**What the task requires**
All entries below are to be set down again exactly as given.

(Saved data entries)
__________
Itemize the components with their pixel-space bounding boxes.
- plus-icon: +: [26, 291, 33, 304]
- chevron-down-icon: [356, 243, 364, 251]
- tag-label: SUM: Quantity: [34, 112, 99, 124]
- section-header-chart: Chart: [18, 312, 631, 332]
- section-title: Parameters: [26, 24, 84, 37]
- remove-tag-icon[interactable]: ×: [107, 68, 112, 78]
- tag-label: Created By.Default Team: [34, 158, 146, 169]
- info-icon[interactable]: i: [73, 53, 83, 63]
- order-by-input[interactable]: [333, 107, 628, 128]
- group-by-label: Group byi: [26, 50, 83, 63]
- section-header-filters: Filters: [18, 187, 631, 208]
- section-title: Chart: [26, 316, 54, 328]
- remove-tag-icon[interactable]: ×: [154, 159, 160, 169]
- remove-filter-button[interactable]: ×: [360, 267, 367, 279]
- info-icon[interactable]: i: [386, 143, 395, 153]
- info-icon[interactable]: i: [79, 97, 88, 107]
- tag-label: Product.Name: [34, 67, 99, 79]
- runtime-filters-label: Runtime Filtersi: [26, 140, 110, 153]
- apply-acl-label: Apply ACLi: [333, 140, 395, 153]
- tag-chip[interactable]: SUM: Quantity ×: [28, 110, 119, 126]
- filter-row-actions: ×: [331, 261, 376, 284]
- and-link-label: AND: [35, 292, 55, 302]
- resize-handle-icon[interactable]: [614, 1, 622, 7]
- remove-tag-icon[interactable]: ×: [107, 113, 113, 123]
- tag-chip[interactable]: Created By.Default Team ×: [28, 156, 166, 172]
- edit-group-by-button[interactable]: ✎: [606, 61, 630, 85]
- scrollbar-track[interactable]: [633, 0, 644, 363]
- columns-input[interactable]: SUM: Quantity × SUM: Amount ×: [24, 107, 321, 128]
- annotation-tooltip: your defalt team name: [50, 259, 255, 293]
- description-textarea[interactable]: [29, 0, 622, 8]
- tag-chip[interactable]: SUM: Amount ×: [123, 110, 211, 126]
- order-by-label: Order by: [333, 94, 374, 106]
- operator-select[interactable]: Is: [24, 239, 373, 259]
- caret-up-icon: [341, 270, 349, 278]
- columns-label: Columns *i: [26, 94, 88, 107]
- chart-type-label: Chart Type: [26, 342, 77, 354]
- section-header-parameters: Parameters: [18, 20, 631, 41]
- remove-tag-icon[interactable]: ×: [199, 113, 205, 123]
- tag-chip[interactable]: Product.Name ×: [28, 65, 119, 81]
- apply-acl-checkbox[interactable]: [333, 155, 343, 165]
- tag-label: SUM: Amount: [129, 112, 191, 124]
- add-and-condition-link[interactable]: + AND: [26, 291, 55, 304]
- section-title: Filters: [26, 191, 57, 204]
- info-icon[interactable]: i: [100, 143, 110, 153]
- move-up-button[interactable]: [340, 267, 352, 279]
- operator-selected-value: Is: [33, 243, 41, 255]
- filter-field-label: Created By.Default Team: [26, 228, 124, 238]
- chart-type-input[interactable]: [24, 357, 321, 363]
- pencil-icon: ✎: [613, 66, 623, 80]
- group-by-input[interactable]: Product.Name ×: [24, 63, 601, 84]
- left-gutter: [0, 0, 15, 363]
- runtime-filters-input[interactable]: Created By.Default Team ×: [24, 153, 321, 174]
__________
**Exercise response**
Itemize the components with their pixel-space bounding boxes.
- plus-icon: +: [26, 291, 33, 304]
- chevron-down-icon: [356, 243, 364, 251]
- tag-label: SUM: Quantity: [34, 112, 99, 124]
- section-header-chart: Chart: [18, 312, 631, 332]
- section-title: Parameters: [26, 24, 84, 37]
- remove-tag-icon[interactable]: ×: [107, 68, 112, 78]
- tag-label: Created By.Default Team: [34, 158, 146, 169]
- info-icon[interactable]: i: [73, 53, 83, 63]
- order-by-input[interactable]: [333, 107, 628, 128]
- group-by-label: Group byi: [26, 50, 83, 63]
- section-header-filters: Filters: [18, 187, 631, 208]
- section-title: Chart: [26, 316, 54, 328]
- remove-tag-icon[interactable]: ×: [154, 159, 160, 169]
- remove-filter-button[interactable]: ×: [360, 267, 367, 279]
- info-icon[interactable]: i: [386, 143, 395, 153]
- info-icon[interactable]: i: [79, 97, 88, 107]
- tag-label: Product.Name: [34, 67, 99, 79]
- runtime-filters-label: Runtime Filtersi: [26, 140, 110, 153]
- apply-acl-label: Apply ACLi: [333, 140, 395, 153]
- tag-chip[interactable]: SUM: Quantity ×: [28, 110, 119, 126]
- filter-row-actions: ×: [331, 261, 376, 284]
- and-link-label: AND: [35, 292, 55, 302]
- resize-handle-icon[interactable]: [614, 1, 622, 7]
- remove-tag-icon[interactable]: ×: [107, 113, 113, 123]
- tag-chip[interactable]: Created By.Default Team ×: [28, 156, 166, 172]
- edit-group-by-button[interactable]: ✎: [606, 61, 630, 85]
- scrollbar-track[interactable]: [633, 0, 644, 363]
- columns-input[interactable]: SUM: Quantity × SUM: Amount ×: [24, 107, 321, 128]
- annotation-tooltip: your defalt team name: [50, 259, 255, 293]
- description-textarea[interactable]: [29, 0, 622, 8]
- tag-chip[interactable]: SUM: Amount ×: [123, 110, 211, 126]
- order-by-label: Order by: [333, 94, 374, 106]
- operator-select[interactable]: Is: [24, 239, 373, 259]
- caret-up-icon: [341, 270, 349, 278]
- columns-label: Columns *i: [26, 94, 88, 107]
- chart-type-label: Chart Type: [26, 342, 77, 354]
- section-header-parameters: Parameters: [18, 20, 631, 41]
- remove-tag-icon[interactable]: ×: [199, 113, 205, 123]
- tag-chip[interactable]: Product.Name ×: [28, 65, 119, 81]
- apply-acl-checkbox[interactable]: [333, 155, 343, 165]
- tag-label: SUM: Amount: [129, 112, 191, 124]
- add-and-condition-link[interactable]: + AND: [26, 291, 55, 304]
- section-title: Filters: [26, 191, 57, 204]
- info-icon[interactable]: i: [100, 143, 110, 153]
- move-up-button[interactable]: [340, 267, 352, 279]
- operator-selected-value: Is: [33, 243, 41, 255]
- filter-field-label: Created By.Default Team: [26, 228, 124, 238]
- chart-type-input[interactable]: [24, 357, 321, 363]
- pencil-icon: ✎: [613, 66, 623, 80]
- group-by-input[interactable]: Product.Name ×: [24, 63, 601, 84]
- left-gutter: [0, 0, 15, 363]
- runtime-filters-input[interactable]: Created By.Default Team ×: [24, 153, 321, 174]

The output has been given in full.